Published in December 2008 by Bloomsbury, this cover is the exact opposite of the above cover. Rather than going for the minimalist approach, this cover is full of wonderful detail, featuring the two main protagonists scowling out at prospective readers. I could have done without the endorsement by Diana Wynne Jones impinging onto that glorious artwork, but overall I like this one, including the funky title font. This is the cover of the copy we own. The big problem with it is that it doesn’t look good in thumbnail.

 

This Spanish edition, published by Roca Editorial in October 2010. I really like it – the design is  clever, featuring the blade of a knife with the cityscape running along its length and young Bod running along the edge of it. I think it’s attractive and eye-catching – and again the author and title fonts look fabulous. However, the snag for me is that there is no graveyard in this cover, which features so heavily in the book – and the title.

 

Produced by Polaris in September 2008, this Czech cover does feature a graveyard. I like the design and appreciate that the ghosts also feature. However, unfortunately the execution of the otherworldly characters lets down this cover – they look like they’ve been painted onto material and then photoshopped into the cover.
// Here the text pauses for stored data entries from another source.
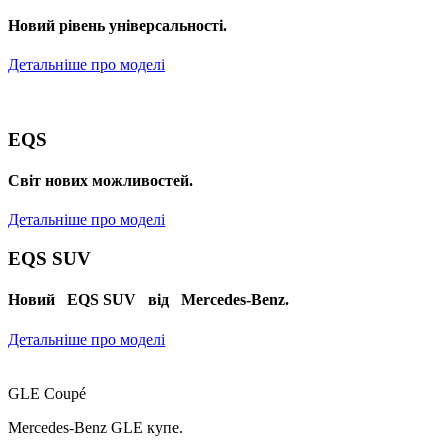
Новий рівень універсальності.
Детальніше про моделі
EQS
Cвіт нових можливостей.
Детальніше про моделі
EQS SUV
Новий EQS SUV від Mercedes-Benz.
Детальніше про моделі
GLE Coupé
Mercedes-Benz GLE
купе
.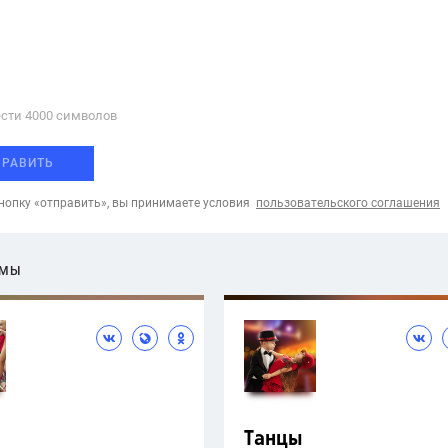
сти 4000 cимволов
ПРАВИТЬ
опку «отправить», вы принимаете условия
пользовательского соглашения
ЕМЫ
Танцы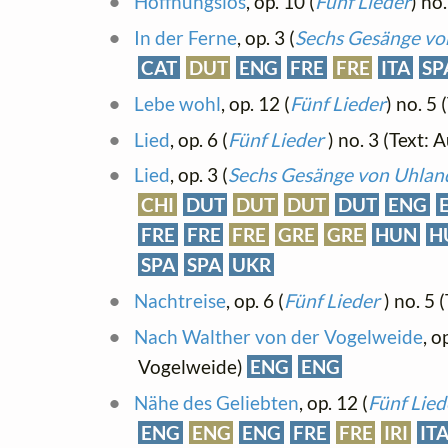
Hoffnungslos
, op. 10 (
Fünf Lieder
) no
In der Ferne
, op. 3 (
Sechs Gesänge von
CAT
DUT
ENG
FRE
FRE
ITA
SP
Lebe wohl
, op. 12 (
Fünf Lieder
) no. 5
Lied
, op. 6 (
Fünf Lieder
) no. 3 (Text
Lied
, op. 3 (
Sechs Gesänge von Uhland
CHI
DUT
DUT
DUT
DUT
ENG
FRE
FRE
FRE
GRE
GRE
HUN
H
SPA
SPA
UKR
Nachtreise
, op. 6 (
Fünf Lieder
) no. 5
Nach Walther von der Vogelweide
, o
Vogelweide)
ENG
ENG
Nähe des Geliebten
, op. 12 (
Fünf Lied
ENG
ENG
ENG
FRE
FRE
IRI
IT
It’s such a shame, because I think the idea and the rest of the image is really strong.

 

This French edition, published by J’ai lu in April 2012, is also set in a graveyard and I love it. I think it’s the strongest of all the designs. It sings off the page with the eerie lighting and the silhouetted figure of the small boy against the wrought iron gates of the graveyard looks fabulous. This is mine – but which is your favourite?